Alek fragte sich einen Moment lang, warum die Elektrizität an Bord des Läufers noch nicht ausgefallen war, aber dann taumelte das Ungetüm in den Wirrwarr des Zauns, und der Stromkreis schloss sich. Vom nächsten kleinen Turm löste sich ein zuckender Blitzfinger und sprang zu einem erhobenen Krakenkampfarm über.
Von den anderen Türmen folgten entsprechende Blitze, denn die gefüllten Kondensatoren drängten nach Entladung, und innerhalb eines Wimpernschlags hatten sich fünf Elektrizitätsschneisen zu dem riesigen Wasserläufer ausgebildet. Die Maschine schauderte kurz, die Glieder knatterten, während die Funken über die Metallhaut sprangen. Die Luft wurde mit einem riesigen Donnerschlag zerrissen. Die Bäume in der Umgebung des Läufers gingen in Flammen auf, und das weiße Feuer verbrannte sogar die Erde und den Sand darunter.
Dabei musste es auch die Munitionskammern erwischt haben. Der Läufer zitterte immer heftiger, und Stichflammen schossen aus den Luken. Auch die Schornsteine spien Feuer, da die Treibstofftanks entzündet wurden, und schwarzer Rauch wallte durch die Auspuffe heraus.

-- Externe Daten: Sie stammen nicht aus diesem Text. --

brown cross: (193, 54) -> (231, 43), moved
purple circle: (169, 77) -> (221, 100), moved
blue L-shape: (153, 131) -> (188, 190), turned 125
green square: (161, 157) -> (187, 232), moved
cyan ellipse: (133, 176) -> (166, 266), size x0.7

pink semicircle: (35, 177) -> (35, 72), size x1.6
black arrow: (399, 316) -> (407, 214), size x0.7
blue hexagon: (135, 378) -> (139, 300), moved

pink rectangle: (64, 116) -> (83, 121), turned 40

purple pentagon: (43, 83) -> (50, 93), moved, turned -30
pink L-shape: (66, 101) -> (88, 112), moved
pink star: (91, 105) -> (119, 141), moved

Nachdem die Explosion schließlich verhallt war, konnte Alek kaum noch etwas hören, doch er spürte, dass das Zittern unter seinen Füßen aufgehört hatte. Hinter ihm im Kontrollraum herrschten Dunkelheit und Stille, wenn man von einigen verwirrten Stimmen absah. Goliath hatte sich für den deutschen Läufer verausgabt.

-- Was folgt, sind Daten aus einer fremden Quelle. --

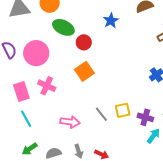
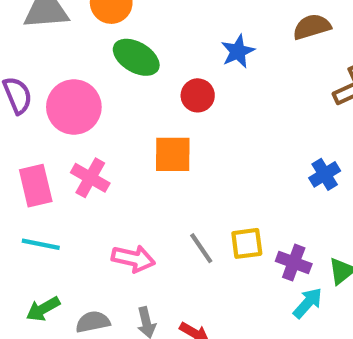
red circle: (84, 42) -> (198, 95), moved
orange square: (84, 71) -> (173, 154), turned 30
cyan line: (26, 119) -> (41, 244), turned -54

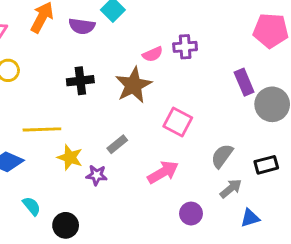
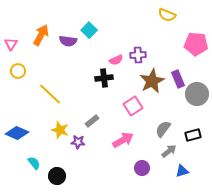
black cross: (80, 81) -> (104, 78), moved
brown star: (133, 85) -> (152, 81), moved
pink square: (178, 122) -> (133, 106), turned 30
yellow line: (42, 129) -> (50, 94), moved, turned 45

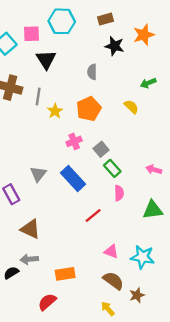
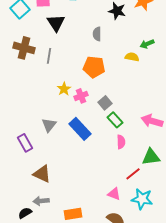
yellow semicircle: (131, 107) -> (132, 57), moved, turned -32
orange pentagon: (89, 109) -> (94, 67), turned 30
yellow star: (55, 111) -> (64, 89), moved
pink arrow: (154, 169) -> (152, 121), size x1.5
red line: (93, 216) -> (133, 174), moved

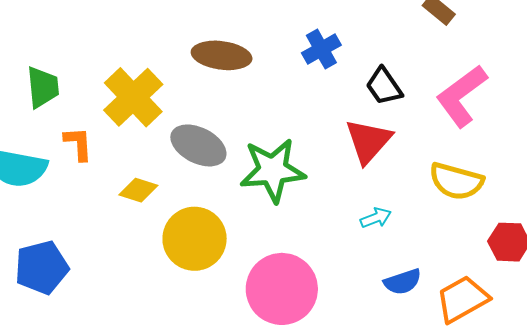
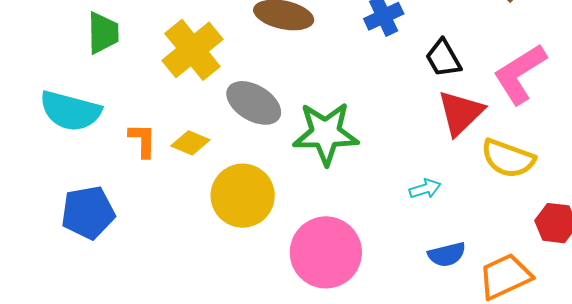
red triangle: (368, 141) -> (461, 113), moved
orange L-shape: (78, 144) -> (142, 140), moved

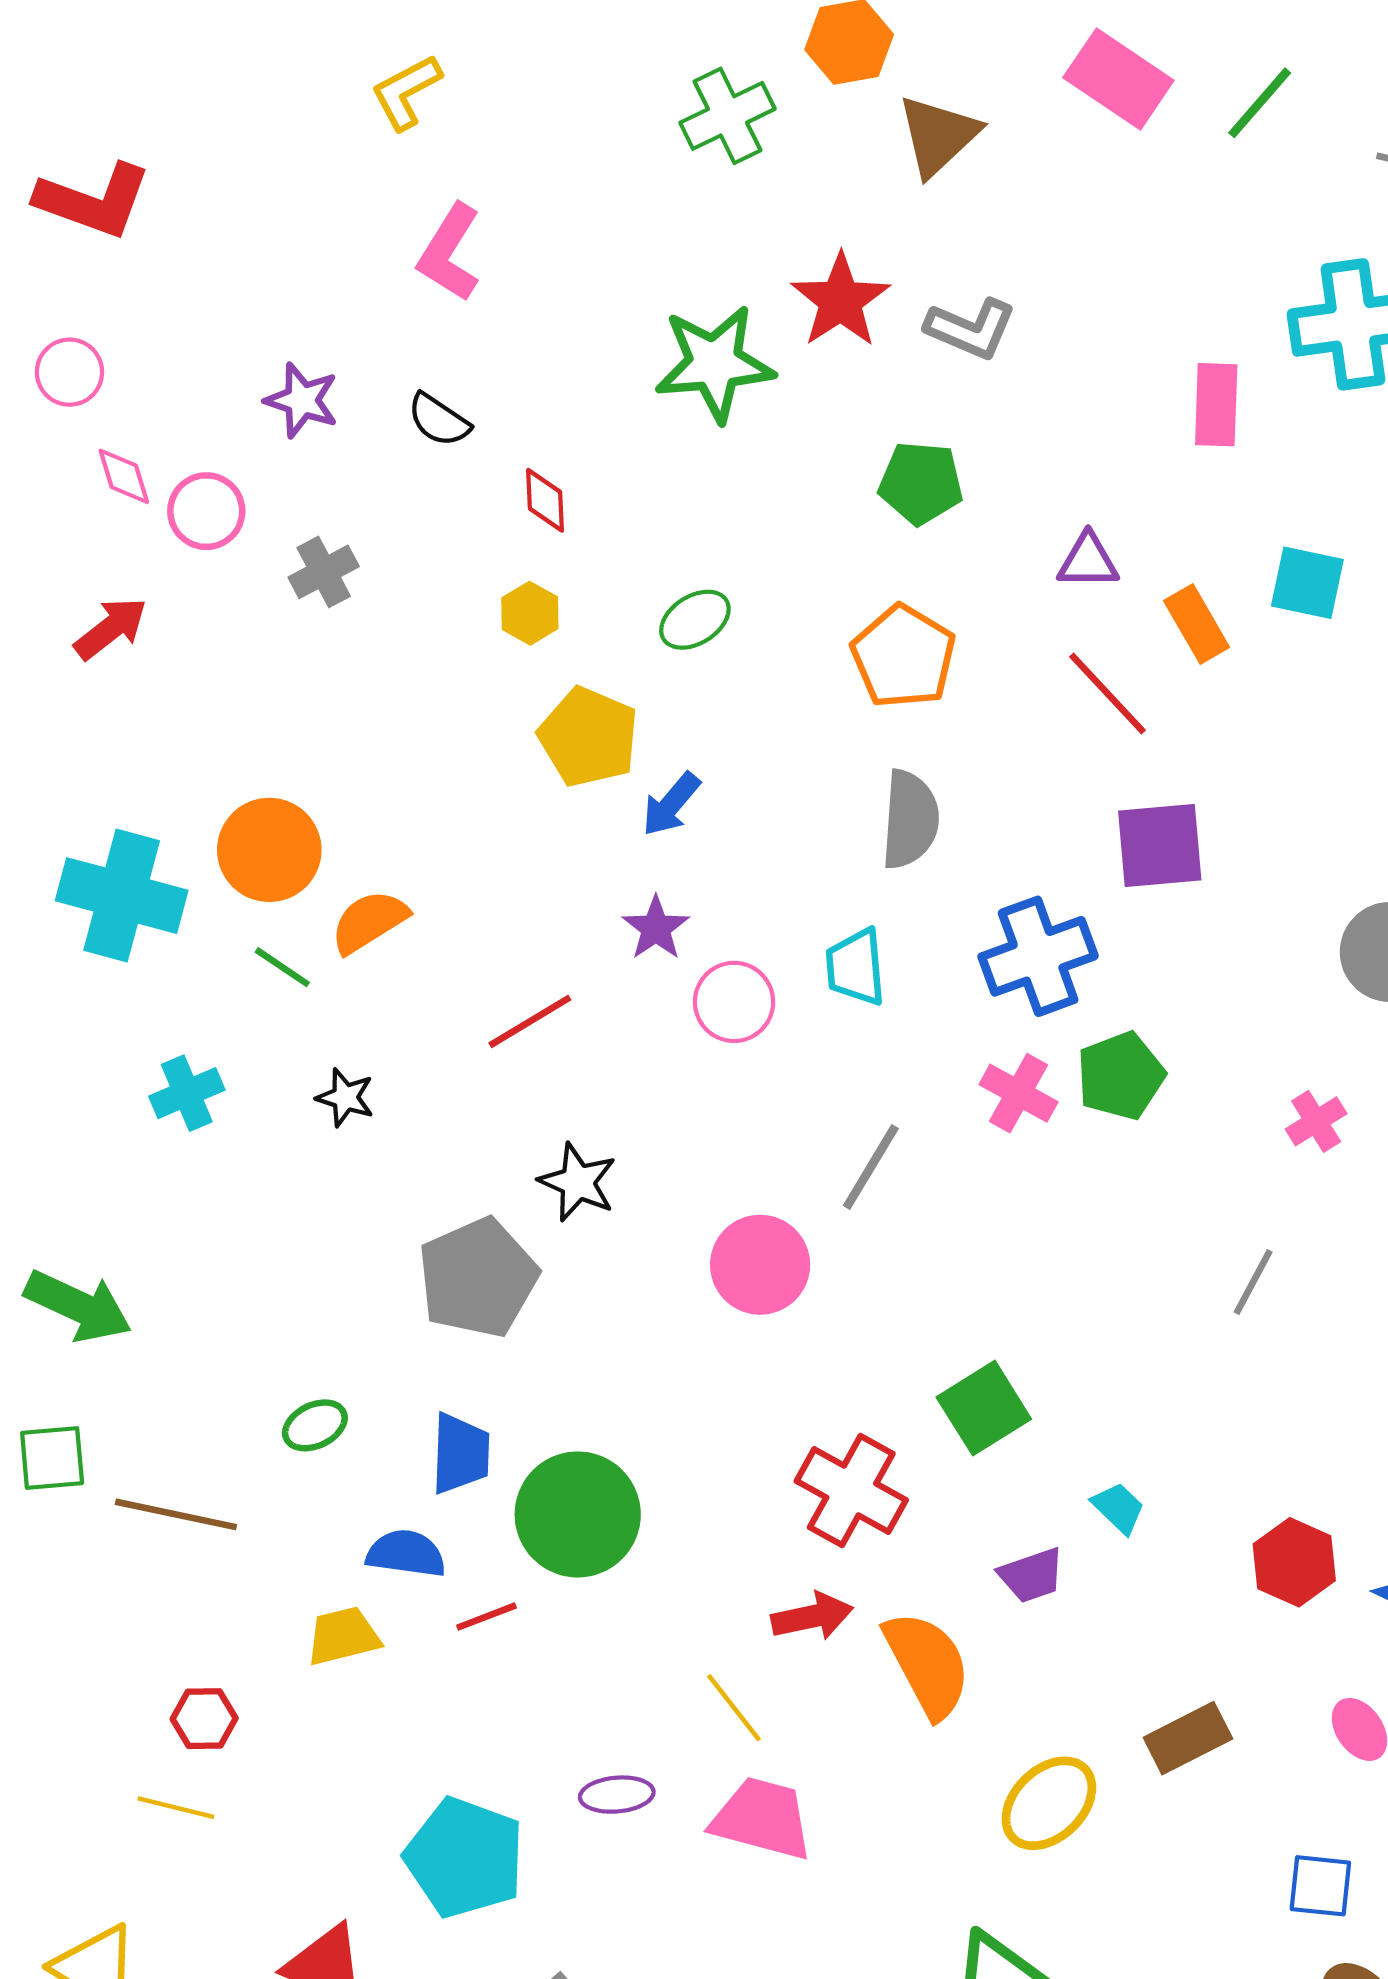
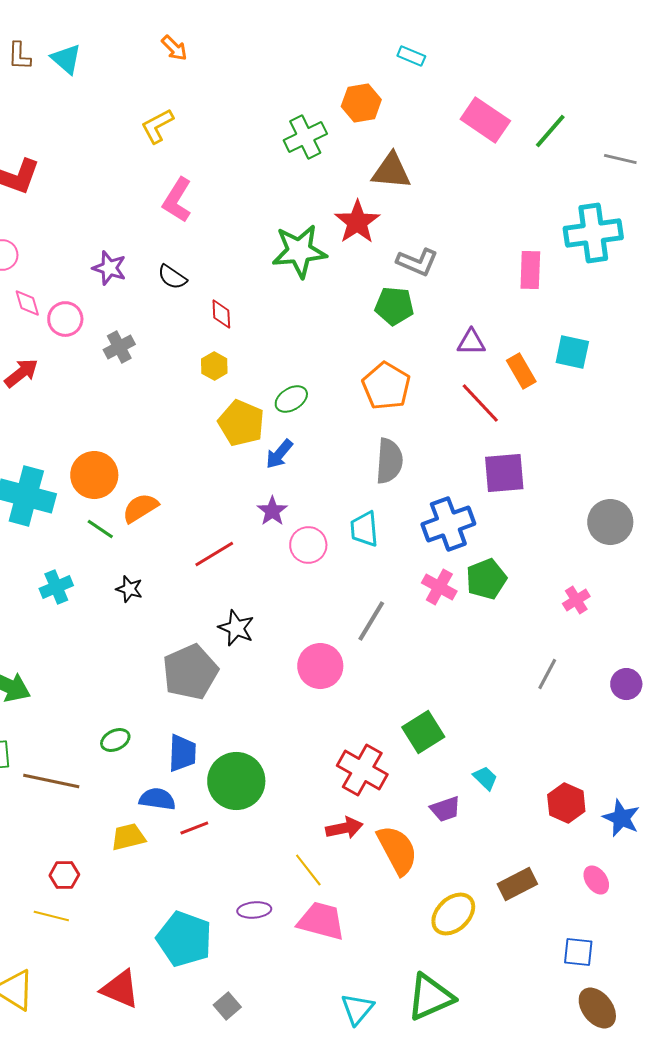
brown triangle: (938, 135) -> (391, 171), moved, turned 48
gray L-shape: (971, 329) -> (417, 262), moved
green ellipse: (695, 620) -> (291, 399), moved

Angespannt blickte Alek zum Himmel. Das Glühen der Leviathan ließ nach, und das Luftschiff mitsamt Mannschaft war quicklebendig.

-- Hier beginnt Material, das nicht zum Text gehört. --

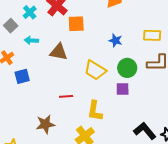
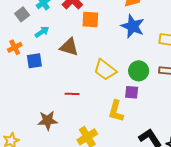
cyan arrow: (31, 40) -> (42, 32), turned 136
blue star: (116, 40) -> (133, 26), moved, size x1.6
blue square: (22, 76) -> (34, 61), moved
yellow L-shape: (95, 111) -> (116, 111), moved

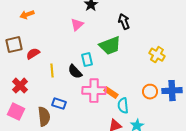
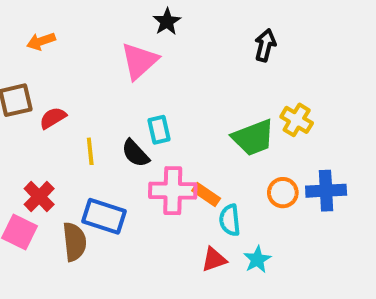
black arrow: (124, 22) -> (265, 45), moved, turned 35
pink triangle: (77, 25) -> (139, 61), size x1.5
green trapezoid: (110, 46) -> (253, 138), moved
red cross: (20, 86) -> (39, 197), moved
blue rectangle: (59, 104) -> (104, 216), size x1.5

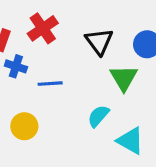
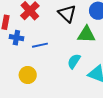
green triangle: (124, 78) -> (86, 34), turned -48

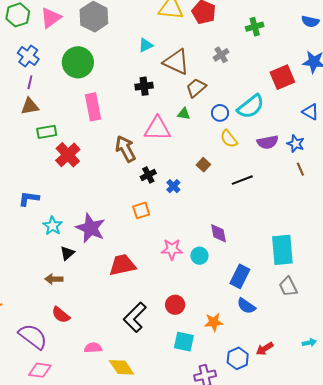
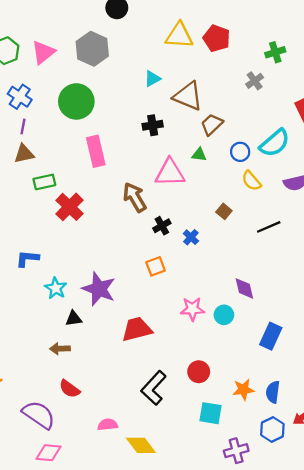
gray cross: (221, 55) -> (255, 81), moved
black triangle: (67, 253) -> (74, 319), turned 35
blue semicircle: (246, 306) -> (273, 392), moved, turned 66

Wieder entfuhr ihm ein Schluchzen. Er sank auf ein Knie und begriff, dass ihm das Überleben eines Schiffes – eigentlich sogar eines Mädchens – für einen Augenblick viel wichtiger gewesen war als der Krieg selbst oder die Millionenstadt. Dann änderte der Wind seine Richtung, und Alek stieg der Gestank von verbranntem Fleisch aus dem Raum hinter ihm in die Nase.
Wichtig genug, um einen Menschen zu töten, schien es.